MCR questo sconosciuto. Un acronimo sempre più dimenticato o trascurato che dovrebbe sempre essere presente nelle offerte di connettività. Minimum Cell Rate (banda minima garantita): è quel valore che ci garantisce che la nostra linea non scenderà mai sotto una certa velocità e se lo facesse avremmo tutte le ragioni, anche contrattuali, per protestare fino a cambiare il fornitore, senza penali. E’ vero, l’MCR non è mai elevato, ed ha pure un costo, ma se questo valore non esiste e la linea per problemi oggettivi scende al di sotto di tale valore, non avrete modo di poter addurre proteste. Certo potete cambiare fornitore, con tutti i disagi del caso e pagando le penali, ma perché non prestare un po’ di attenzione prima e porre il quesito al potenziale fornitore prima ?

VoIP o analogico. Non c’è scelta ecco il perché
Come già avvenuto in altri paesi europei anche l’Italia si appresta a intraprendere questa linea: la sempre maggiore diffusione di linee di connettività ad alte prestazioni spingeranno la telefonia a trasformarsi in VoIP. Già ci sono segnali da parte del gestore a dismettere gli ormai vetusti sistemi telefonici basati su linee ISADN e RTG. L’aspetto fondamentale da tenere sempre ben presente nel passaggio, sarà la qualità della connettività a supporto della proprai soluzione VoIP Aziendale

Perché la telefonia/connettività deve sempre costare poco se poi ci si lamenta se chi risponde non parla la nostra lingua, se i tempi non sono mai brevi, se risponde ?

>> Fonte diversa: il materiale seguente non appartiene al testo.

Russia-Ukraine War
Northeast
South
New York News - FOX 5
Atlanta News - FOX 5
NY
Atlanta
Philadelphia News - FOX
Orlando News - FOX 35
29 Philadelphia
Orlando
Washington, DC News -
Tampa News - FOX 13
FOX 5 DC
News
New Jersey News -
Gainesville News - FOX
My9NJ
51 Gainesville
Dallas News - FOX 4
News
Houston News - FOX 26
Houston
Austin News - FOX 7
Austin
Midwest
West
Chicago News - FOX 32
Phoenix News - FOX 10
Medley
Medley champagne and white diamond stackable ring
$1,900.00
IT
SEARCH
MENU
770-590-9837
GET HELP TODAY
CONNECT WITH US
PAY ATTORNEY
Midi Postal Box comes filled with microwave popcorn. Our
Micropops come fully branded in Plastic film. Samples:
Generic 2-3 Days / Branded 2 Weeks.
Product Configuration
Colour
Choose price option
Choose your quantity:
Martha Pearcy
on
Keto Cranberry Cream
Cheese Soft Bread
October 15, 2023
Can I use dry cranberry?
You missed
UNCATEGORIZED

Oggi si tende ad assegnare a tutto ciò che ha a che fare con il mondo della connettività e della telefonia uno scarso valora economico. Questa tendenza è derivata da offerte sempre più a basso costo, prevalentemente nel mondo consumer, ma ha colpito anche il mondo business. E’ vero che l’offerta è aumentata e il perverso meccanismo del mercato porta ad abbassare i prezzi ma la domanda corretta è: servizi quali la connettività, la telefonia, il cloud sempre innegabilmente più necessari e vitali per un’azienda è corretto che non abbiamo più un vero valore.

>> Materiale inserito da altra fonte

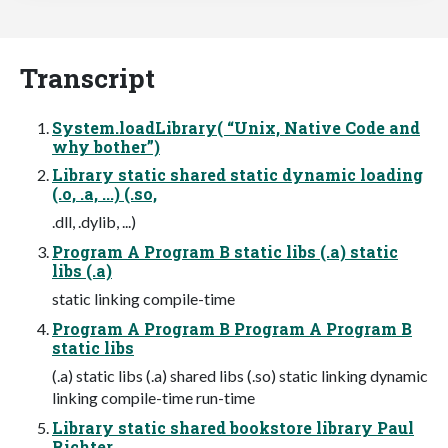
Transcript
System.loadLibrary( “Unix, Native Code and
why bother”)
Library static shared static dynamic loading
(.o, .a, ...) (.so,
.dll, .dylib, ...)
Program A Program B static libs (.a) static
libs (.a)
static linking compile-time
Program A Program B Program A Program B
static libs
(.a) static libs (.a) shared libs (.so) static linking dynamic
linking compile-time run-time
Library static shared bookstore library Paul
Richter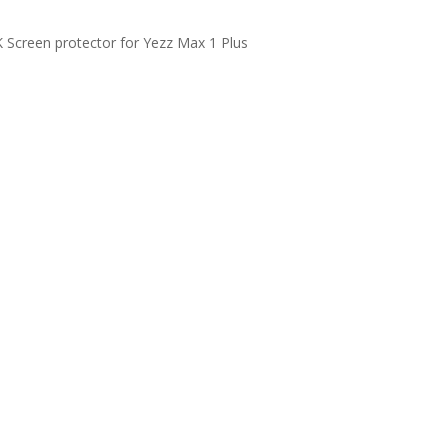
Screen protector for Yezz Max 1 Plus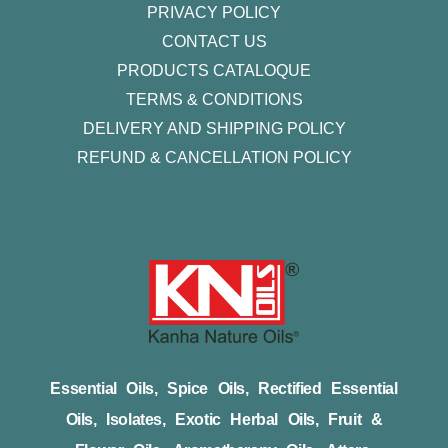
PRIVACY POLICY
CONTACT US
PRODUCTS CATALOQUE​
TERMS & CONDITIONS
DELIVERY AND SHIPPING POLICY
REFUND & CANCELLATION POLICY
Essential Oils, Spice Oils, Rectified Essential
Oils, Isolates, Exotic Herbal Oils, Fruit &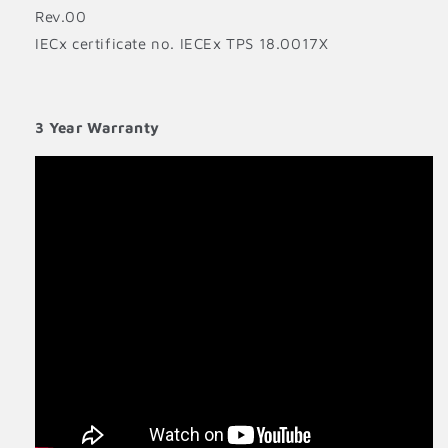
Rev.00
IECx certificate no. IECEx TPS 18.0017X
3 Year Warranty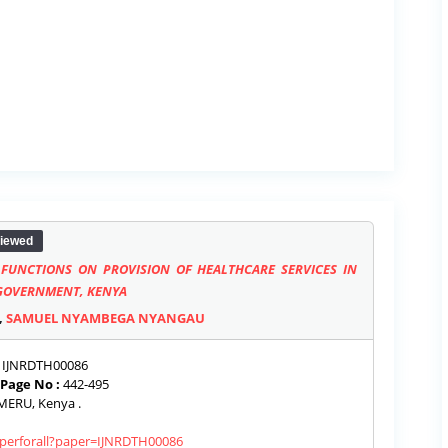
iewed
FUNCTIONS ON PROVISION OF HEALTHCARE SERVICES IN
 GOVERNMENT, KENYA
,
SAMUEL NYAMBEGA NYANGAU
IJNRDTH00086
Page No :
442-495
ERU, Kenya .
paperforall?paper=IJNRDTH00086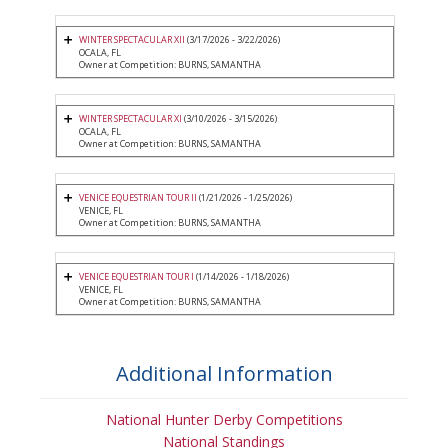
WINTER SPECTACULAR XII
(3/17/2026 - 3/22/2026)
OCALA, FL
Owner at Competition: BURNS, SAMANTHA
WINTER SPECTACULAR XI
(3/10/2026 - 3/15/2026)
OCALA, FL
Owner at Competition: BURNS, SAMANTHA
VENICE EQUESTRIAN TOUR II
(1/21/2026 - 1/25/2026)
VENICE, FL
Owner at Competition: BURNS, SAMANTHA
VENICE EQUESTRIAN TOUR I
(1/14/2026 - 1/18/2026)
VENICE, FL
Owner at Competition: BURNS, SAMANTHA
Additional Information
National Hunter Derby Competitions
National Standings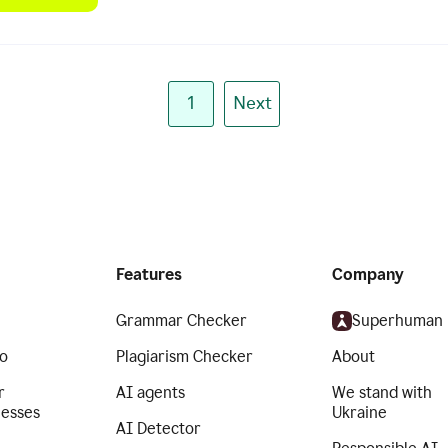
1
Next
Features
Company
Grammar Checker
Superhuman
o
Plagiarism Checker
About
r
AI agents
We stand with
nesses
Ukraine
AI Detector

Sapete davvero dove vanno i vostri dati ?
Nella scelta di una soluzione in cloud, ma anche nel caso della telefonia o della connettività sapete come vengono gestiti i vostri dati o le vostre telefonate ? Chiedete al vostro operatore se è in grado di fornirvi l’esatta dislocazione geografica dei vostri dati o il percorso delle vostre telefonate. Certro ci sono i contratti in cui viene garantita la sicurezza, la disponibilità, ecc, ecc ma non vi sentireste più tranquilli nel ridurre il costo della vostra infrastruttura IT esternalizzando risorse e dati ma magari sapendo dove questi sono ?

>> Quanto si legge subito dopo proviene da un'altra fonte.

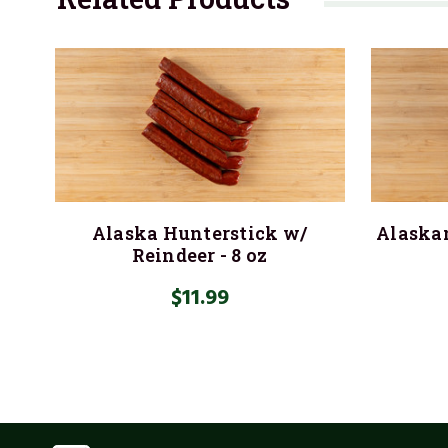
Alaska Hunterstick w/
Alaskan
Reindeer - 8 oz
$11.99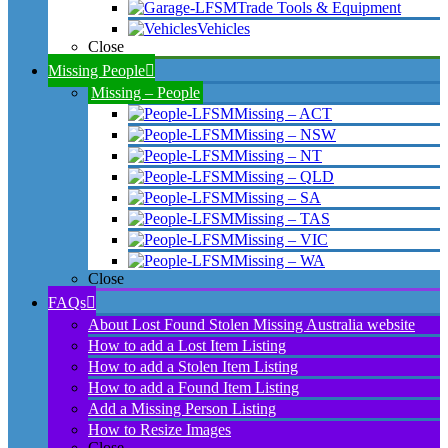
Trade Tools & Equipment
Vehicles
Close
Missing People
Missing – People
Missing – ACT
Missing – NSW
Missing – NT
Missing – QLD
Missing – SA
Missing – TAS
Missing – VIC
Missing – WA
Close
FAQs
About Lost Found Stolen Missing Australia website
How to add a Lost Item Listing
How to add a Stolen Item Listing
How to add a Found Item Listing
Add a Missing Person Listing
How to Resize Images
Close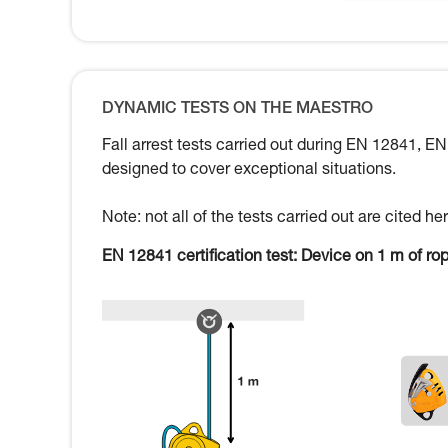
DYNAMIC TESTS ON THE MAESTRO
Fall arrest tests carried out during EN 12841, EN
designed to cover exceptional situations.
Note: not all of the tests carried out are cited 
EN 12841 certification test: Device on 1 m of ro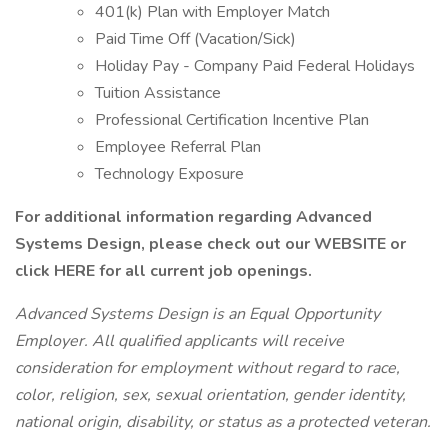
401(k) Plan with Employer Match
Paid Time Off (Vacation/Sick)
Holiday Pay - Company Paid Federal Holidays
Tuition Assistance
Professional Certification Incentive Plan
Employee Referral Plan
Technology Exposure
For additional information regarding Advanced
Systems Design, please check out our WEBSITE
or
click HERE for all current job openings.
Advanced Systems Design is an Equal Opportunity
Employer. All qualified applicants will receive
consideration for employment without regard to race,
color, religion, sex, sexual orientation, gender identity,
national origin, disability, or status as a protected veteran.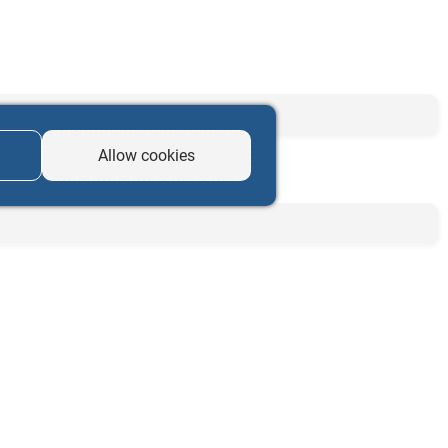
Allow cookies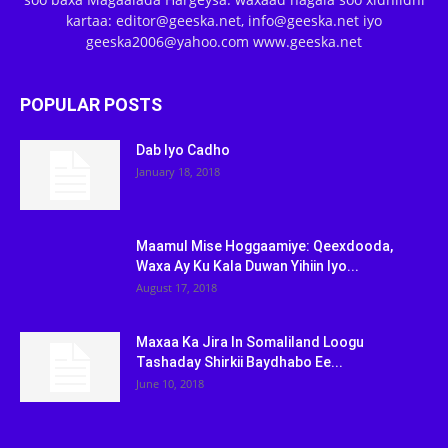
kartaa: editor@geeska.net, info@geeska.net iyo
geeska2006@yahoo.com www.geeska.net
POPULAR POSTS
Dab Iyo Cadho
January 18, 2018
Maamul Mise Hoggaamiye: Qeexdooda,
Waxa Ay Ku Kala Duwan Yihiin Iyo...
August 17, 2018
Maxaa Ka Jira In Somaliland Loogu
Tashaday Shirkii Baydhabo Ee...
June 10, 2018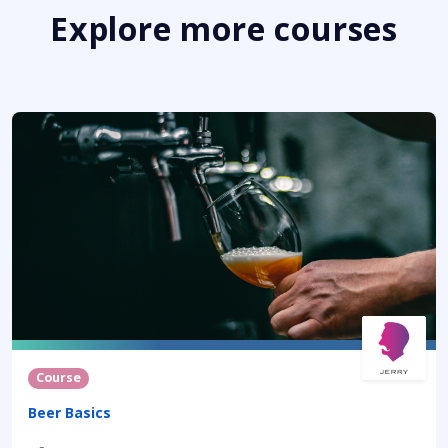
Explore more courses
Course
Beer Basics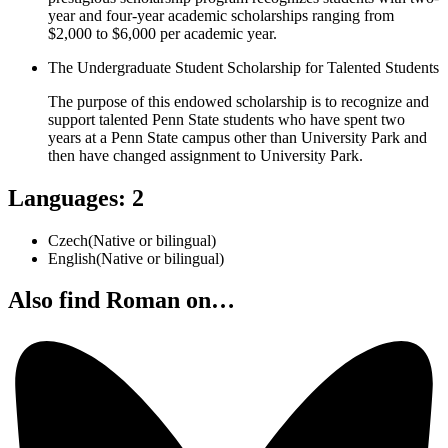
year and four-year academic scholarships ranging from
$2,000 to $6,000 per academic year.
The Undergraduate Student Scholarship for Talented Students
The purpose of this endowed scholarship is to recognize and
support talented Penn State students who have spent two
years at a Penn State campus other than University Park and
then have changed assignment to University Park.
Languages
:
2
Czech
(
Native or bilingual
)
English
(
Native or bilingual
)
Also find Roman on…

Perché il tutto incluso è uno specchietto per le allodole ?
Nella continua ricorsa del mercato verso nuovi clienti, uno degli aspetti che ha sempre più perso valore è il costo del traffico telefonico. Sono cresciute offerte senza limiti di traffico telefonico o con chiamate illimitate salvo poi ritrovarsi aumenti dopo 12 mesi di contratto, destinazioni non incluse, adeguamenti contrattuali dettati da traffico anomalo. La maggior parte delle Aziende, se non tutte, non passa al telefono 24h al giorno e ad ogni fine mese il “minutaggio” telefonico avrà una sua dimensione, variabile se vogliamo nel corso dell’anno, ma sempre con una dimensione quantificabile. Verificare sempre quali sono i reali servizi offerti dall’operatore e non fermarsi solo alle voci gratuite: il gratuito può avere in seguito grandi costi !!!